Die beiden Kultregiesseure Quentin Tarantino und Robert Rodriguez sind ja bekanntlich sehr gute Freunde und haben dementsprechend auch schon das ein oder andere Projekt gemeinsam auf die Beine gestellt. Ob die beiden nun die Funktion des Produzenten, des Regiesseurs oder eines Darstellers eingenommen haben - in verschiedensten Konstellationen haben die beiden schon zusammen gearbeitet, unter anderem bei From Dusk till Dawn, Sin City oder Desperado. Mit GRINDHOUSE haben sie sich aber garantiert das bisher außergewöhnlichste Projekt an Land gezogen. Es soll sich dabei um eine Hommage an das Grindhouse-Kino der 60er und 70er Jahre handeln, das vor allem für seine B-Movies bekannt war. Möglichst authentisch haben die beiden versucht stilistisch wie auch inhaltlich dem Genrefilm vergangener Jahre so nahe wie's nur geht zu kommen.

Das Konzept wurde dem gerecht natürlich angepasst, sodass es sich hier nicht nur um ein Double Feature - also zwei gezeigte Filme hintereinander von einem jeweils anderen Regiesseur - handelt, auch für einen Original getreuen Übergang hat man mit einigen Trailern gesorgt, auf die ich später nochmal zurückkomme.

Planet Terror

Das gesamt über 3 Stunden lange Filmerlebnis beginnt mit einem der Fake-Trailer, die man eigens für dieses Projekt gedreht hat. Was den einleitenden aber von den anderen unterscheidet: es entstand aufgrund der Nachfrage 2010 tatsächlich ein Spielfilm aus dieser Idee, die Rede ist natürlich von Machete. Der knapp zweiminütige fiktive Trailer um den Killer Machete (Danny Trejo) kam bei den Fans derart gut an, dass er es nun auch auf die Leinwand geschafft hat - völlig zurecht!
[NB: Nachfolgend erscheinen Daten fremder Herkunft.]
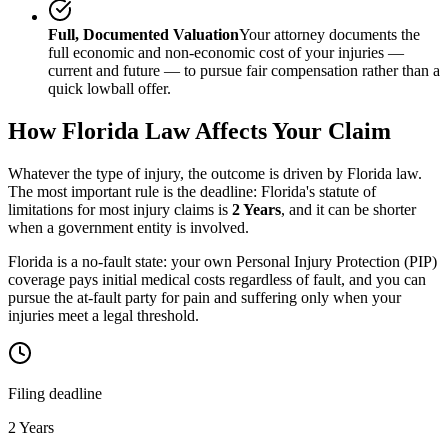
Full, Documented Valuation
Your attorney documents the
full economic and non-economic cost of your injuries —
current and future — to pursue fair compensation rather than a
quick lowball offer.
How
Florida
Law Affects Your Claim
Whatever the type of injury, the outcome is driven by
Florida
law.
The most important rule is the deadline:
Florida
's statute of
limitations for most injury claims is
2 Years
, and it can be shorter
when a government entity is involved.
Florida is a no-fault state: your own Personal Injury Protection (PIP)
coverage pays initial medical costs regardless of fault, and you can
pursue the at-fault party for pain and suffering only when your
injuries meet a legal threshold.
Filing deadline
2 Years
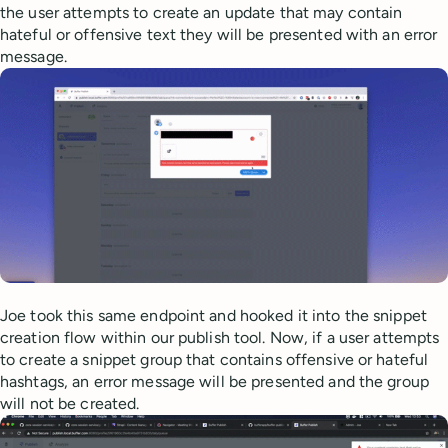
the user attempts to create an update that may contain
hateful or offensive text they will be presented with an error
message.
Joe took this same endpoint and hooked it into the snippet
creation flow within our publish tool. Now, if a user attempts
to create a snippet group that contains offensive or hateful
hashtags, an error message will be presented and the group
will not be created.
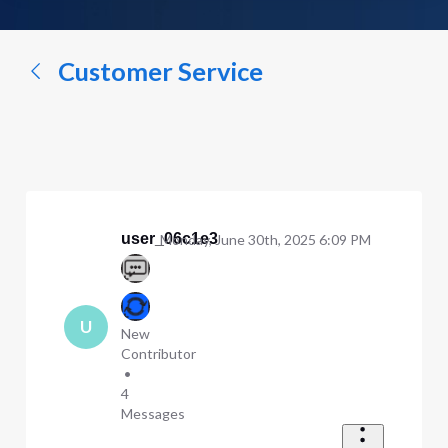
a
conversation...
Customer Service
user_06c1e3
Monday, June 30th, 2025 6:09 PM
U
New
Contributor
•
4
Messages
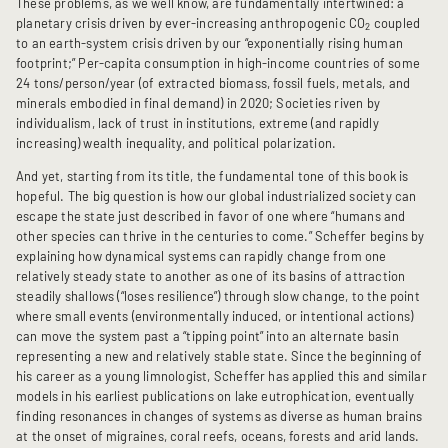
These problems, as we well know, are fundamentally intertwined: a
planetary crisis driven by ever-increasing anthropogenic CO
coupled
2
to an earth-system crisis driven by our “exponentially rising human
footprint;” Per-capita consumption in high-income countries of some
24 tons/person/year (of extracted biomass, fossil fuels, metals, and
minerals embodied in final demand) in 2020; Societies riven by
individualism, lack of trust in institutions, extreme (and rapidly
increasing) wealth inequality, and political polarization.
And yet, starting from its title, the fundamental tone of this book is
hopeful. The big question is how our global industrialized society can
escape the state just described in favor of one where “humans and
other species can thrive in the centuries to come.” Scheffer begins by
explaining how dynamical systems can rapidly change from one
relatively steady state to another as one of its basins of attraction
steadily shallows (“loses resilience”) through slow change, to the point
where small events (environmentally induced, or intentional actions)
can move the system past a “tipping point” into an alternate basin
representing a new and relatively stable state. Since the beginning of
his career as a young limnologist, Scheffer has applied this and similar
models in his earliest publications on lake eutrophication, eventually
finding resonances in changes of systems as diverse as human brains
at the onset of migraines, coral reefs, oceans, forests and arid lands.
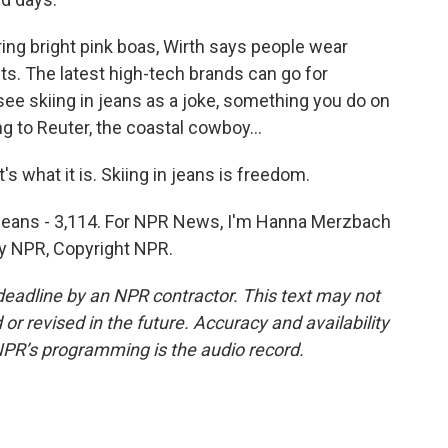
g bright pink boas, Wirth says people wear
s. The latest high-tech brands can go for
ee skiing in jeans as a joke, something you do on
ng to Reuter, the coastal cowboy...
s what it is. Skiing in jeans is freedom.
n jeans - 3,114. For NPR News, I'm Hanna Merzbach
by NPR, Copyright NPR.
deadline by an NPR contractor. This text may not
or revised in the future. Accuracy and availability
NPR’s programming is the audio record.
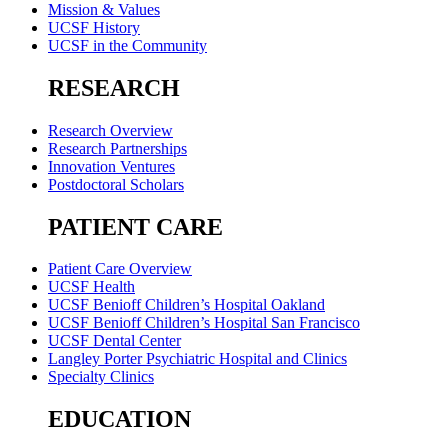
Mission & Values
UCSF History
UCSF in the Community
RESEARCH
Research Overview
Research Partnerships
Innovation Ventures
Postdoctoral Scholars
PATIENT CARE
Patient Care Overview
UCSF Health
UCSF Benioff Children’s Hospital Oakland
UCSF Benioff Children’s Hospital San Francisco
UCSF Dental Center
Langley Porter Psychiatric Hospital and Clinics
Specialty Clinics
EDUCATION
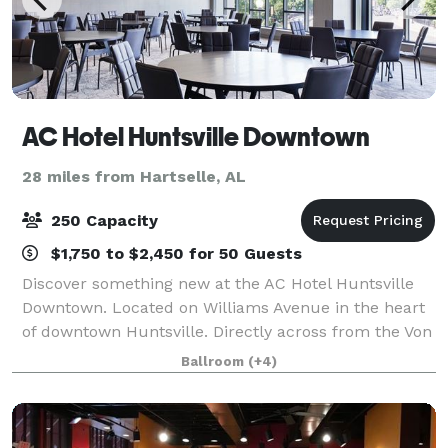
AC Hotel Huntsville Downtown
28 miles from Hartselle, AL
250 Capacity
$1,750 to $2,450 for 50 Guests
Discover something new at the AC Hotel Huntsville
Downtown. Located on Williams Avenue in the heart
of downtown Huntsville. Directly across from the Von
Braun Center and beautiful Big Spring Park. Start
Ballroom
(+4)
your day at the AC Kitchen with a fre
Der Trailer macht schon richtig Spaß und sollte auch Basis für einen tollen Genrefilm sein. Auch als Einleitung wie man sie aus dem (Grindhouse-)Kino kennt funktioniert er prächtig, anschließend beginnt Robert Rodriguez' Beitrag des Double Features, PLANET TERROR...

Schon mit der Einstiegssequenz belehrt Rodriguez sämtliche Zweifler, denn mit dem Intro schließt er meiner Meinung nach direkt an From Dusk till Dawn an was die Klasse betrifft. Der verrauchte, schmutzige Stil ist einfach unglaublich gut gelungen, selbst ohne die bildtechnischen Beeinflussungen um den billigen Grindhouse-Stil zu erschaffen würde der Film wohl toll aussehen, genau diese runden die optisch aber schlussendlich ab und machen den Film zumindest verdammt ansehnlich. Besonders die kurze Intermission wegen eines "Missing Reel" ist einfach nur köstlich und bringt mich immer wieder zum Lachen - man hat einfach an alles gedacht!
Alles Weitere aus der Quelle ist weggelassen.